— Я на днях уезжаю на заводы, — заметил Привалов, когда они уже подъезжали к бахаревскому дому.
— Вздор! Зачем тебе туда? Надя была там и может тебе рассказать, что все обстоит благополучно… Обожди с месяц, а там я с тобой могу вместе ехать.
— Разве Надежда Васильевна вернулась?
— Конечно, вернулась… Не буду же я тебя обманывать.
Марья Степановна встретила Привалова со слезами на глазах и долго пеняла ему, зачем он забыл их.
— Ну, к отцу не хочешь ехать, ко мне бы заглянул, а уж я тут надумалась о тебе. Кабы ты чужой был, а то о тебе же сердце болит… Вот отец-то какой у нас: чуть что — и пошел…
— Я ни в чем не обвиняю Василия Назарыча, — говорил Привалов, — и даже не думал обидеться на него за наш последний разговор. Но мне, Марья Степановна, было слишком тяжело все это время…

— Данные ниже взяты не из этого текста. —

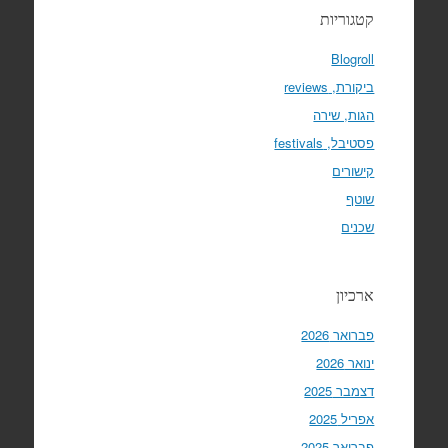
קטגוריות
Blogroll
ביקורת, reviews
הגות, שירה
פסטיבל, festivals
קישורים
שוטף
שכנים
ארכיון
פברואר 2026
ינואר 2026
דצמבר 2025
אפריל 2025
פברואר 2025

— Знаю, что тяжело, голубчик. Тебе тяжело, а мне вдвое, потому что приехал ты на родную сторону, а тебя и приголубить некому. Вот нету матери-то, так и приласкать некому… Бранить да началить всегда мастера найдутся, а вот кто пожалеет-то?
Эти простые слова растрогали Привалова, и он с особенным чувством поцеловал руку у доброй старухи. Прежнее теплое чувство охватило его, и он опять был не один, как за несколько минут перед этим. Половина Марьи Степановны на этот раз показалась ему особенно уютной — все в ней дышало такой патриархальной простотой, начиная со старинной мебели и кончая геранью на окнах. Привалов невольно припомнил обстановку Агриппины Филипьевны и Половодова, где все дышало фальшивой официальной роскошью, все было устроено напоказ.
— А ведь я чего не надумалась здесь про тебя, — продолжала Марья Степановна, усаживая гостя на низенький диванчик из карельской березы, — и болен-то ты, и на нас-то на всех рассердился, и бог знает какие пустяки в голову лезут. А потом и не стерпела: дай пошлю Витю, ну, и послала, может, помешала тебе?
— Нет, зачем же…
— У Ляховского-то тогда был?
— Нет.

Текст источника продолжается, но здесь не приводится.